Following receipt of the judge’s response, Mr Cowen communicated with Minister for Finance Brian Lenihan about the matter. There were additional sittings of the tribunal over a number of days during 2009 and a further 12 sitting days during 2010. The tribunal last sat on November 5th, 2010, and is not expected to sit again.

On November 8th, 2010, Mr McCarthy wrote to the judge, referring to Mr Cowen’s July 2008 letter and seeking the judge’s view on the Government’s desire that tribunal lawyers not be engaged after public hearings ceased.

Mr McCarthy wrote again to the judge on December 22nd, 2010, in which he referred to comments that had been made to the Taoiseach’s department by the Department of Finance. These comments are redacted from the released letter.

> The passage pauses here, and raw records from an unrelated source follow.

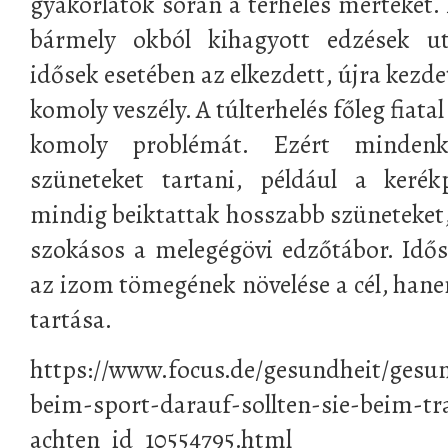
gyakorlatok során a terhelés mértékét. 
bármely okból kihagyott edzések ut
idősek esetében az elkezdett, újra kezdet
komoly veszély. A túlterhelés főleg fiata
komoly problémát. Ezért minden
szüneteket tartani, például a kerék
mindig beiktattak hosszabb szüneteket
szokásos a melegégövi edzőtábor. Id
az izom tömegének növelése a cél, han
tartása.
https://www.focus.de/gesundheit/gesund
beim-sport-darauf-sollten-sie-beim-tr
achten_id_10554795.html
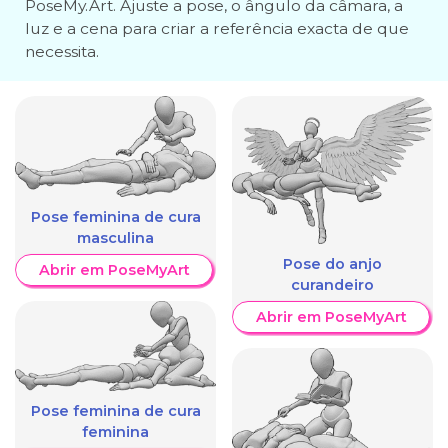
PoseMy.Art. Ajuste a pose, o ângulo da câmara, a
luz e a cena para criar a referência exacta de que
necessita.
Pose feminina de cura
masculina
Pose do anjo
Abrir em PoseMyArt
curandeiro
Abrir em PoseMyArt
Pose feminina de cura
feminina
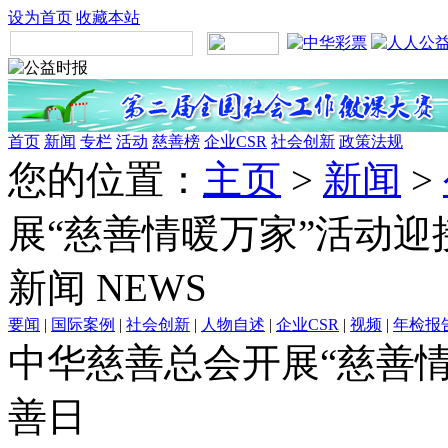
设为首页
收藏本站
首页
新闻
专栏
活动
慈善榜
企业CSR
社会创新
政策法规
您的位置：
主页
>
新闻
>
展“慈善情暖万家”活动
新闻
NEWS
要闻
|
国际案例
|
社会创新
|
人物自述
|
企业CSR
|
视频
|
年检报
中华慈善总会开展“慈善
善日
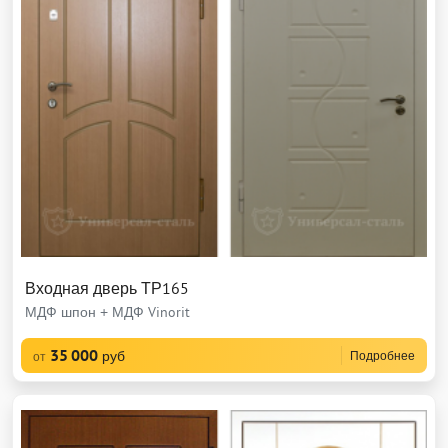
Входная дверь ТР165
МДФ шпон + МДФ Vinorit
35 000
руб
Подробнее
от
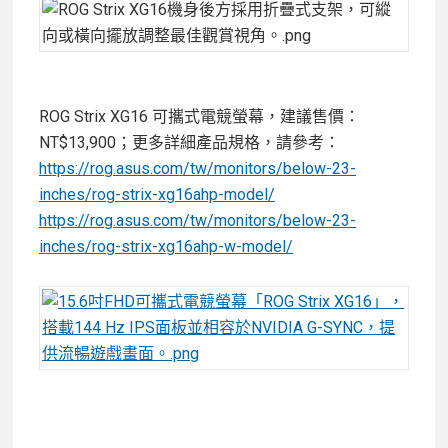
ROG Strix XG16 可攜式電競螢幕，建議售價：
NT$13,900；更多詳細產品規格，請參考：
https://rog.asus.com/tw/monitors/below-23-
inches/rog-strix-xg16ahp-model/
https://rog.asus.com/tw/monitors/below-23-
inches/rog-strix-xg16ahp-w-model/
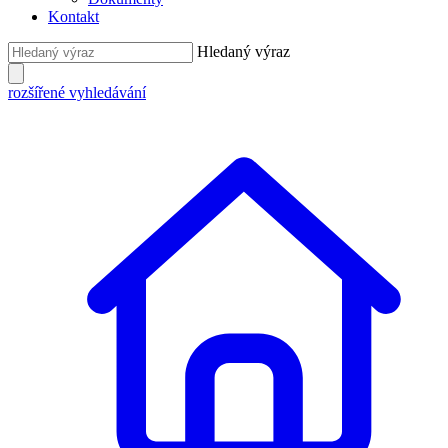
Kontakt
Hledaný výraz
rozšířené vyhledávání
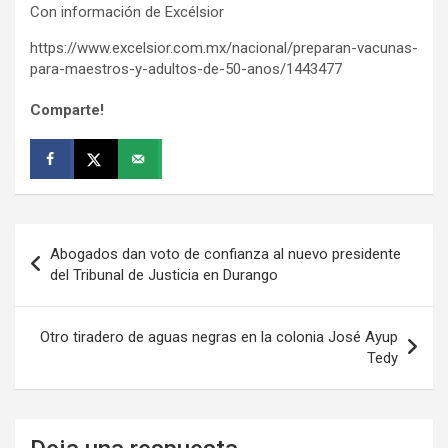
Con información de Excélsior
https://www.excelsior.com.mx/nacional/preparan-vacunas-
para-maestros-y-adultos-de-50-anos/1443477
Comparte!
Navegación
Abogados dan voto de confianza al nuevo presidente
de
del Tribunal de Justicia en Durango
entradas
Otro tiradero de aguas negras en la colonia José Ayup
Tedy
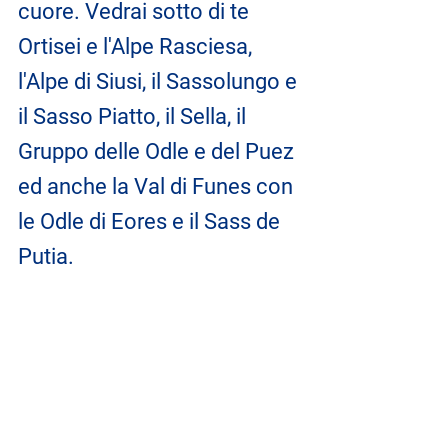
cuore. Vedrai sotto di te 
Ortisei e l'Alpe Rasciesa, 
l'Alpe di Siusi, il Sassolungo e 
il Sasso Piatto, il Sella, il 
Gruppo delle Odle e del Puez 
ed anche la Val di Funes con 
le Odle di Eores e il Sass de 
Putia.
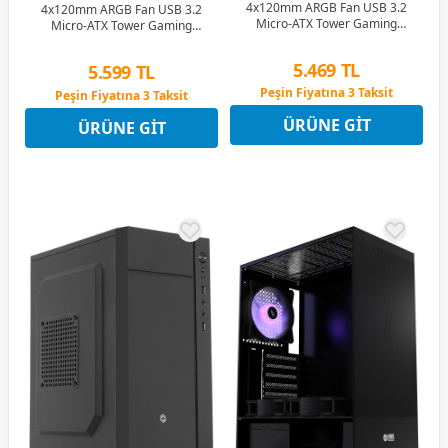
4x120mm ARGB Fan USB 3.2
4x120mm ARGB Fan USB 3.2
Micro-ATX Tower Gaming
Micro-ATX Tower Gaming
(Oyuncu) Kasa
(Oyuncu) Kasa
5.469 TL
5.599 TL
Peşin Fiyatına 3 Taksit
Peşin Fiyatına 3 Taksit
12 Ay x 643 TL taksitle
12 Ay x 659 TL taksitle
ÜRÜNE GIT
Peşin Fiyatına 3 Taksit
ÜRÜNE GIT
Peşin Fiyatına 3 Taksit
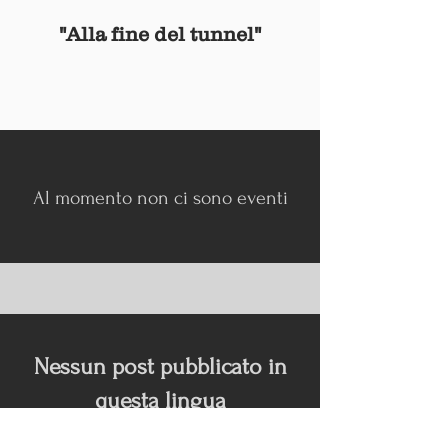
"Alla fine del tunnel"
Al momento non ci sono eventi
Nessun post pubblicato in
questa lingua
Quando verranno pubblicati i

It was in response to this letter that the judge expressed surprise. He referred to “concerns expressed in some quarters in regard to the demarcation of functions within the tribunal”.

He said he wished to state clearly that the substantive obligation of evaluating evidence and expressing conclusions was “exclusively and necessarily mine alone”.

“Whilst I entirely appreciate that, once raised, it was quite correct that you drew the matter to my attention, I acknowledge a little surprise that it should be inferred, however indirectly or from whatever quarters, that I would act otherwise than as stated.”

He said he was proposing that the commitment of the most senior member of the tribunal’s legal team “should forthwith be substantially reduced”. Fee notes for the December 2010 to January 2011 show that the senior tribunal barrister Jerry Healy SC was paid €68,600, including VAT, while his colleague, Jacqueline O’Brien SC, was paid €85,159.

Former tribunal counsel John Coughlan SC ceased working for the tribunal in early 2010 and was replaced by a junior counsel who is paid €900 per day less. Mr Healy is paid €1,955 per day and Ms O’Brien €1,564. The tribunal also has junior counsel staff. Mr Healy was paid a total of €9.49 million in fees in the period from October 1997 to the end of 2010.